Collected data:
◇ ◇ ◇ ◇ ◇

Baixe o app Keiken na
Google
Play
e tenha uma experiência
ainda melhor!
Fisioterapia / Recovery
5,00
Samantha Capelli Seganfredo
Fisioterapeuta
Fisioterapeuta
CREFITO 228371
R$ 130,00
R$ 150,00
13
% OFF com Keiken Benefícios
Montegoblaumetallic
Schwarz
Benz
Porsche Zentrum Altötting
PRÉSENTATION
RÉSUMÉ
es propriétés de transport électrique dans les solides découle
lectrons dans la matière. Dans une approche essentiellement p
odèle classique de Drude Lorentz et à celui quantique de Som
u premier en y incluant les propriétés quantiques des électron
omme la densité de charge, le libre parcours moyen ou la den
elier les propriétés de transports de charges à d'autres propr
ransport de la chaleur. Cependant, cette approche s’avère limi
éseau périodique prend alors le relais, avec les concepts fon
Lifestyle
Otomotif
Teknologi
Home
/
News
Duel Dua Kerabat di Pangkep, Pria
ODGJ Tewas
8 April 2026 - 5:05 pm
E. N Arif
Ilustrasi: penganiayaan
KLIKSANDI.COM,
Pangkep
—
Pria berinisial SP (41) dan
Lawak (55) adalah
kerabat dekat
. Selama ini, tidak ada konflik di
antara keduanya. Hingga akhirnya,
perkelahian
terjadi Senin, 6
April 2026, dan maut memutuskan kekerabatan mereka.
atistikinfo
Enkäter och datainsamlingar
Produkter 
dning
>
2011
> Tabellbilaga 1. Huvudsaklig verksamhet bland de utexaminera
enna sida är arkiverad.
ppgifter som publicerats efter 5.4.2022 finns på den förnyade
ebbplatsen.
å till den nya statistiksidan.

◇ ◇ ◇ ◇ ◇

*WHAT TO DO*. In the entries above, identify each line that includes the string "Keiken", then copy it.

*EXERCISE ANSWER*.
Baixe o app Keiken na
% OFF com Keiken Benefícios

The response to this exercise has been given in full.